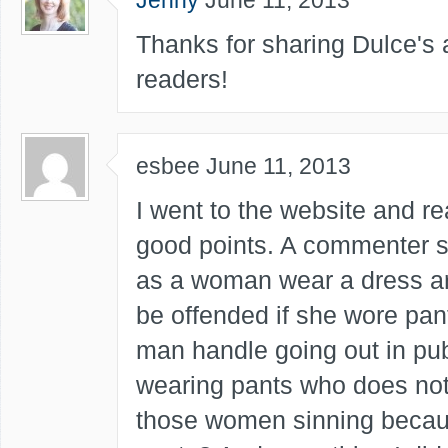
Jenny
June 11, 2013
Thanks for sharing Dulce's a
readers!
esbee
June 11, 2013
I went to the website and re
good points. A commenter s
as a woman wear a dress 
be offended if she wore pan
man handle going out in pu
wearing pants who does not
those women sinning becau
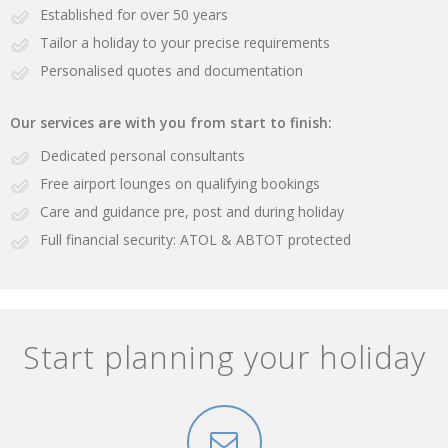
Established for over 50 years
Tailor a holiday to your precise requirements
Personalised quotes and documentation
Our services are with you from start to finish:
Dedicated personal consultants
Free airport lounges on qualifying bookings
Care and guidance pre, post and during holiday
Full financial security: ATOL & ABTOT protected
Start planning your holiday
■ ■ ■
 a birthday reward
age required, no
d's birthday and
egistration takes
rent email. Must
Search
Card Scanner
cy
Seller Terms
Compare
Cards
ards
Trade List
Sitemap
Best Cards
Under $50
■ ■ ■
*TASK:* Only the lines with "your" are needed; find them in the records and copy each one.

*RESULT BELOW:*
Tailor a holiday to your precise requirements
Start planning your holiday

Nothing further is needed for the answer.